**Directions:** Take the line that has "Image attached. I" in it and every line after it to the end of the entries, and reproduce them exactly.

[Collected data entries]
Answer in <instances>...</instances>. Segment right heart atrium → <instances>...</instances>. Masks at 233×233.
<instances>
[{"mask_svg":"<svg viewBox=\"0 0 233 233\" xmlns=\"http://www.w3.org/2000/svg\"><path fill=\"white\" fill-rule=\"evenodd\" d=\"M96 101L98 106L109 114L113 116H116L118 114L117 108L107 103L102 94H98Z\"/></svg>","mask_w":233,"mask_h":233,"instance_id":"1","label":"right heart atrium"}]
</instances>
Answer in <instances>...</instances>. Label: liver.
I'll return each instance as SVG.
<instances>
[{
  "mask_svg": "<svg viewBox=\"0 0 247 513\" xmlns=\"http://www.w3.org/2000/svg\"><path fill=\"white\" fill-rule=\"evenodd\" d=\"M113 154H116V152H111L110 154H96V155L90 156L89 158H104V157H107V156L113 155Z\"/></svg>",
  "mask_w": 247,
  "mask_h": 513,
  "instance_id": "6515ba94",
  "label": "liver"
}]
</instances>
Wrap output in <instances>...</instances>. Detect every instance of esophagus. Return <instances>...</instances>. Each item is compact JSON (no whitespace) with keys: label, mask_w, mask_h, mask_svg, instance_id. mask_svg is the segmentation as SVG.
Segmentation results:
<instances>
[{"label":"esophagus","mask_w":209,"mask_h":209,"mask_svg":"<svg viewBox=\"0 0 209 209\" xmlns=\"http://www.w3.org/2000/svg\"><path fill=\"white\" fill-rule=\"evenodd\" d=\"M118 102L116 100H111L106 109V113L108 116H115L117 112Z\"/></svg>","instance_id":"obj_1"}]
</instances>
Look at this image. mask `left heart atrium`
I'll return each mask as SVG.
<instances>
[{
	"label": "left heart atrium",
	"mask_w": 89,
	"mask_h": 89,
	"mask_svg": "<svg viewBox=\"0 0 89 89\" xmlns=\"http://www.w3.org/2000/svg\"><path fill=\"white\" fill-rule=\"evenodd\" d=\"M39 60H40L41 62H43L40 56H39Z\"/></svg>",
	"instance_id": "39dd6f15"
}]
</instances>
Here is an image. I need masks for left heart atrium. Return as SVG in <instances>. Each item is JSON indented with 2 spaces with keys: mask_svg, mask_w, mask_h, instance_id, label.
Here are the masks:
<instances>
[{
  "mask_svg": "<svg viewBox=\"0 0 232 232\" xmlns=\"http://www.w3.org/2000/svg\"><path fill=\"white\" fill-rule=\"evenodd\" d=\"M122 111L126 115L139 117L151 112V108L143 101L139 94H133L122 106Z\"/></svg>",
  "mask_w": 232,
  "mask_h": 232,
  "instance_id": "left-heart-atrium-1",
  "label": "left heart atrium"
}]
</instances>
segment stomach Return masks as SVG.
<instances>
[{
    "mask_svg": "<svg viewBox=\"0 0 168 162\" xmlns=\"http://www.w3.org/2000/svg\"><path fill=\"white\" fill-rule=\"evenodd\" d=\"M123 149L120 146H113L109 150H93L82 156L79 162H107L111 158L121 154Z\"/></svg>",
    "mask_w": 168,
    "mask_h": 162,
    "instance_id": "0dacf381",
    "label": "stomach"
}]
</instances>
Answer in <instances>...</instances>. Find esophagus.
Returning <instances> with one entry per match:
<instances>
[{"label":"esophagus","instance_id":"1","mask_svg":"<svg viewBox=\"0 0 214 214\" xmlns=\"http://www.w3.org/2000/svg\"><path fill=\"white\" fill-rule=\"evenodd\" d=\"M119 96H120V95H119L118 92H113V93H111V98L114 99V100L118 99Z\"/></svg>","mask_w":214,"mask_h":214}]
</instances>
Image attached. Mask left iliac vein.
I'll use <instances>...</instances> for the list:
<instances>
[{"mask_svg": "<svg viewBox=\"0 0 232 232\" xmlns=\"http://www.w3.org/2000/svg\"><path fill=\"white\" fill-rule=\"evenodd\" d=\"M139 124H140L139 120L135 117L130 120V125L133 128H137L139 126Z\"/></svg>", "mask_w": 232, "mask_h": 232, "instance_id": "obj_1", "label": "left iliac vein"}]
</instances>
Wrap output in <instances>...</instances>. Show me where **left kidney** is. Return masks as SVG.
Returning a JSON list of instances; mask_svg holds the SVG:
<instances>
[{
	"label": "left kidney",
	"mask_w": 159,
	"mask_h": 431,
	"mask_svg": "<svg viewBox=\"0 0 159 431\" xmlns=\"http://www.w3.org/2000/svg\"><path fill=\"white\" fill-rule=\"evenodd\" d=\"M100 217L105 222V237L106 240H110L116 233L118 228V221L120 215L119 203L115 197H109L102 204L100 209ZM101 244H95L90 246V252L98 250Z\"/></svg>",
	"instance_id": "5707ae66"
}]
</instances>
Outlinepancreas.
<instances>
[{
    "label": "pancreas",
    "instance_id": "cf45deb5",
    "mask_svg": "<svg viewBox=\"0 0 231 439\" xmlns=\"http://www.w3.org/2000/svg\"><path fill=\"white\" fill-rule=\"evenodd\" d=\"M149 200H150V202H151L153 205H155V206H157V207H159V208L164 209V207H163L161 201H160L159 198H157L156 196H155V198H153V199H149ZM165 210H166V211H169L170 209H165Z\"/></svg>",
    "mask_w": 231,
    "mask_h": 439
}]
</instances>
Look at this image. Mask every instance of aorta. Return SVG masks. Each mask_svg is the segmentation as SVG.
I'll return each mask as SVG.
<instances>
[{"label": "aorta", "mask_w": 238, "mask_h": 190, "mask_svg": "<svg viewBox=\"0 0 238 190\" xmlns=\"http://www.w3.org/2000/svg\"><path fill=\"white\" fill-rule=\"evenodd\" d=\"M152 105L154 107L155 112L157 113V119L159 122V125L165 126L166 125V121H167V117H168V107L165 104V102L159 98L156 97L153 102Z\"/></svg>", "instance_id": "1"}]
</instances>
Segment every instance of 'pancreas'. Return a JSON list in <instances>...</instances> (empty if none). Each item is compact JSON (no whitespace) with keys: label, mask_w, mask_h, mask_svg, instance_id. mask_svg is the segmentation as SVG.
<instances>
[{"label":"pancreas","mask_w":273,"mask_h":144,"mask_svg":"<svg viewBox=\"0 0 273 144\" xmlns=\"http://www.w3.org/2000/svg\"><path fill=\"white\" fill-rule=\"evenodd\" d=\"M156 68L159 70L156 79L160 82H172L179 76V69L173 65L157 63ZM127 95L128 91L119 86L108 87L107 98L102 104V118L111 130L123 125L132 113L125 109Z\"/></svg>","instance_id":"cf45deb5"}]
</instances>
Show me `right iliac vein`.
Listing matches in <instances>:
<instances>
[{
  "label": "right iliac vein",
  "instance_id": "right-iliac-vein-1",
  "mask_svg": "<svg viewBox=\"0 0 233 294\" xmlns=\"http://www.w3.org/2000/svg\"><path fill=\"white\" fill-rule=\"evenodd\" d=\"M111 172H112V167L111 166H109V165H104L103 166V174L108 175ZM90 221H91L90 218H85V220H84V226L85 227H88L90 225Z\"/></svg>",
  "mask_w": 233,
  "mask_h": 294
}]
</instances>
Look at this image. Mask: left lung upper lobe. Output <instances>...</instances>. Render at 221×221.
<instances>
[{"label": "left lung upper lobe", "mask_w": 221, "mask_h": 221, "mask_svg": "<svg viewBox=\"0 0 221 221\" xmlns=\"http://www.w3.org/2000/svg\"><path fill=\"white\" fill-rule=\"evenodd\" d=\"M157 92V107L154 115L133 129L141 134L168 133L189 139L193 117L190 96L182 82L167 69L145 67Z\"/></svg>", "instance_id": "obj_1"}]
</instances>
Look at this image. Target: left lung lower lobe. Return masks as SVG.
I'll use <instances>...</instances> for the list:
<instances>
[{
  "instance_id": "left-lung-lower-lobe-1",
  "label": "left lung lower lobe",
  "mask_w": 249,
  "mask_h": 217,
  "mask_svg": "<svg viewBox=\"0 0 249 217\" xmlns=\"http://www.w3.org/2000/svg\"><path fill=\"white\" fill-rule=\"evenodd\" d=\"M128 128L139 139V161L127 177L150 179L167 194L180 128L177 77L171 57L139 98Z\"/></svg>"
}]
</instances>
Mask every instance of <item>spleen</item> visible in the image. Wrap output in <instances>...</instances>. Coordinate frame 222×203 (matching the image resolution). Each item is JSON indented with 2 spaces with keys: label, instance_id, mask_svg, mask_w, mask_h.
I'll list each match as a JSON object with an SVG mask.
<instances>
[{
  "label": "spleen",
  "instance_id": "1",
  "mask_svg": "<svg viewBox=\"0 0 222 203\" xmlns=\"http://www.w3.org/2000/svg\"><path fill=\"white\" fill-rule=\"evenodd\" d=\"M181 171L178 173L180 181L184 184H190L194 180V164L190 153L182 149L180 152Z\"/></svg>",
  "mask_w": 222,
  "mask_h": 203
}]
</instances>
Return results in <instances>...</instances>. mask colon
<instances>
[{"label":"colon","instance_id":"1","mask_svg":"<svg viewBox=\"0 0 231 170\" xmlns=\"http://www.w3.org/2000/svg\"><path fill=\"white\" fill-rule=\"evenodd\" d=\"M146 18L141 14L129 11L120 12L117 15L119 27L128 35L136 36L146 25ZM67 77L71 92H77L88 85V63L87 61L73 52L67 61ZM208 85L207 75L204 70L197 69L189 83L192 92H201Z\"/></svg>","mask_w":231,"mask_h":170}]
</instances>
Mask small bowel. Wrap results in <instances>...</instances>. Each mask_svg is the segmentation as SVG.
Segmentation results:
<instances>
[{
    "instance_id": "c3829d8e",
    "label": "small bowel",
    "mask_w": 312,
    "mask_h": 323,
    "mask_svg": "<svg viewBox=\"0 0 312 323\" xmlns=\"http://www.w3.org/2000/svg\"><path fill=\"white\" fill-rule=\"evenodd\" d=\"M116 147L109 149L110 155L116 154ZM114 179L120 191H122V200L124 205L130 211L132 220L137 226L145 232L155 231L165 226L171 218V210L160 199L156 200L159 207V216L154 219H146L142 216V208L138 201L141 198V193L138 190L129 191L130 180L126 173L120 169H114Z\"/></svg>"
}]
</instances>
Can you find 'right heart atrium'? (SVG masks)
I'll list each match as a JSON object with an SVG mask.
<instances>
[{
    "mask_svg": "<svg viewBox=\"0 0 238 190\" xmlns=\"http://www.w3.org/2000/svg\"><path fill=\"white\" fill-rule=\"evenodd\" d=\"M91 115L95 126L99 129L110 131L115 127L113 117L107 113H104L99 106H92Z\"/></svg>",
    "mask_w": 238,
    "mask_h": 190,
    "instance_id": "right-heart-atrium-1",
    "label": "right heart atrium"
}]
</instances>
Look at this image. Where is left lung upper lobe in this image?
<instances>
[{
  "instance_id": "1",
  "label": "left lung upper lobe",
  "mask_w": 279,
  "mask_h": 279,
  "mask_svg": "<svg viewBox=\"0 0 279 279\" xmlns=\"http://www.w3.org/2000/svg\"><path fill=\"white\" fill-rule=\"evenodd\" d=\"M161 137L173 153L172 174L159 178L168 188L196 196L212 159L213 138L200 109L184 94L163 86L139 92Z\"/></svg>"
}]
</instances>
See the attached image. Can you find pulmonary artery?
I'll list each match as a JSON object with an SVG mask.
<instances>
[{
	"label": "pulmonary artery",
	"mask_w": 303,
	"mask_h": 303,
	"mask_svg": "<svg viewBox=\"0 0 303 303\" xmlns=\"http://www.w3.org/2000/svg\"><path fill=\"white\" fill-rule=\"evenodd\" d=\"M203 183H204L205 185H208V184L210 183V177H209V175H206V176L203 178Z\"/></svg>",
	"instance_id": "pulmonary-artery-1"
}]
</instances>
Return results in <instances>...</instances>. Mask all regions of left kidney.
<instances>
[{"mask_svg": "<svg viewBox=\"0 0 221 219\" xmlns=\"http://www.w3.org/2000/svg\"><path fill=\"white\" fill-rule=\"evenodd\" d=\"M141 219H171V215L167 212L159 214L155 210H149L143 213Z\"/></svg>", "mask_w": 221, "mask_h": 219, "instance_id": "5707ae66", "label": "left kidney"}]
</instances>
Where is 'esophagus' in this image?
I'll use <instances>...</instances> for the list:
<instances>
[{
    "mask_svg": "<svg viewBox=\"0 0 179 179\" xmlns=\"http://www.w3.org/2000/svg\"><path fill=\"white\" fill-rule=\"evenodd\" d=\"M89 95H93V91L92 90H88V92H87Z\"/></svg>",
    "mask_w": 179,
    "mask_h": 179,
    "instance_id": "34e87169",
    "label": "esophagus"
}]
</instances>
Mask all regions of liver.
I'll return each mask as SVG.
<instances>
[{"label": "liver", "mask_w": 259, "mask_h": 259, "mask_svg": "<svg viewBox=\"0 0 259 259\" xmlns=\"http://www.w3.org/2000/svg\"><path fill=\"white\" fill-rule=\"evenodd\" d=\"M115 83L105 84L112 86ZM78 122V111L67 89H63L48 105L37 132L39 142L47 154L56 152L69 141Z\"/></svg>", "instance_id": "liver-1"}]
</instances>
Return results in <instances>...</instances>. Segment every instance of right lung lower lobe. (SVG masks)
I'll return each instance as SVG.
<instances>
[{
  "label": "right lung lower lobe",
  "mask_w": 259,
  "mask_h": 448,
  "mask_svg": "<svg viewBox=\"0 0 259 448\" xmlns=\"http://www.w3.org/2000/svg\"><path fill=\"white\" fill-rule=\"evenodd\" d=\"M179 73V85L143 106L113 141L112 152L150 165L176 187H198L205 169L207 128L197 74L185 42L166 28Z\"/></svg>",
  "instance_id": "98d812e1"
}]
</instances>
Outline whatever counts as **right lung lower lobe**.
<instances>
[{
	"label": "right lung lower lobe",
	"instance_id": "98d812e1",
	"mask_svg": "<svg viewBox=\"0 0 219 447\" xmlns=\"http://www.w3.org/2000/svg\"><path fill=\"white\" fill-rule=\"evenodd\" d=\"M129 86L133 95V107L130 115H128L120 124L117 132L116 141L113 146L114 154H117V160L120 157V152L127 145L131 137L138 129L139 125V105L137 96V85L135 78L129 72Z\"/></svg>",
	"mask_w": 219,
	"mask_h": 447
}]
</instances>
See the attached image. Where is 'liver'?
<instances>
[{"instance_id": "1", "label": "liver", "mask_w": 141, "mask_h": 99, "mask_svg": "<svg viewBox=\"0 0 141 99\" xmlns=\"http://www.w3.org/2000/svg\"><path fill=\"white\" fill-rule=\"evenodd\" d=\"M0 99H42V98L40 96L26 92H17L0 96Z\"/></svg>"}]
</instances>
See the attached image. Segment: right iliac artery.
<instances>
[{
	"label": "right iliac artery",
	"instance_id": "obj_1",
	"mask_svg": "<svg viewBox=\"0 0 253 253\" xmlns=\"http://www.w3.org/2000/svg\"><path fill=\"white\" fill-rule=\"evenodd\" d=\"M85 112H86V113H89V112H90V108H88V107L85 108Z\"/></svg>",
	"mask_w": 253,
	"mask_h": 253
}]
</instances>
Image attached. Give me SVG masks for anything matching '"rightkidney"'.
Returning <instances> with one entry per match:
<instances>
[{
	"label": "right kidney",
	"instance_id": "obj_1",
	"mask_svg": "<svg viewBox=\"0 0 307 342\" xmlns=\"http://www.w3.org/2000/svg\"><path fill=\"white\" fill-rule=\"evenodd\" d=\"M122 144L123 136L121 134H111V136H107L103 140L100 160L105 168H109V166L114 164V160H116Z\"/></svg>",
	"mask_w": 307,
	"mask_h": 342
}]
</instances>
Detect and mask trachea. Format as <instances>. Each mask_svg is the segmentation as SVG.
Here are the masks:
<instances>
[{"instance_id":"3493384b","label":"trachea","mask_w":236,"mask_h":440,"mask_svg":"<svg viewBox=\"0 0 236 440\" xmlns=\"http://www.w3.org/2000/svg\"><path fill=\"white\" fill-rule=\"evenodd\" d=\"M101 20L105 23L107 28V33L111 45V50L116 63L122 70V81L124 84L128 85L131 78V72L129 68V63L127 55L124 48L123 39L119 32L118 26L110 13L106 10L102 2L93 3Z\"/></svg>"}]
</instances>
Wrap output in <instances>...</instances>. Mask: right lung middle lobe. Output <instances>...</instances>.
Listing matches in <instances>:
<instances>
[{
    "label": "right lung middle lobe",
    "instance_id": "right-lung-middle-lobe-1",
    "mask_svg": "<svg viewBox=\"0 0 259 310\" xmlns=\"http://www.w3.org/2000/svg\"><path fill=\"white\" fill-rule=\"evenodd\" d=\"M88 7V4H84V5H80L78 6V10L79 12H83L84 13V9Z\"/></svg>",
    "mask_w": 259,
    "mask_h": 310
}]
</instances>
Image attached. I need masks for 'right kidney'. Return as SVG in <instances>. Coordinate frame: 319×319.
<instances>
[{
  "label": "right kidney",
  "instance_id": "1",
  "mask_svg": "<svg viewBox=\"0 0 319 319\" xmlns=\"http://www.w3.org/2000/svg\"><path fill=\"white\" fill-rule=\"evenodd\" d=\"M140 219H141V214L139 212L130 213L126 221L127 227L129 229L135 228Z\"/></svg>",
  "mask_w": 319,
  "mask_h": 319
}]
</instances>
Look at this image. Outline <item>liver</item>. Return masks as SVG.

**Response area:**
Image attached. I need masks for 'right kidney'. Return as SVG in <instances>. Coordinate frame: 319×319.
<instances>
[{
  "label": "right kidney",
  "instance_id": "1",
  "mask_svg": "<svg viewBox=\"0 0 319 319\" xmlns=\"http://www.w3.org/2000/svg\"><path fill=\"white\" fill-rule=\"evenodd\" d=\"M140 219H141V214L139 212L130 213L126 221L127 227L129 229L135 228Z\"/></svg>",
  "mask_w": 319,
  "mask_h": 319
}]
</instances>
Look at this image. Outline <item>liver</item>. Return masks as SVG.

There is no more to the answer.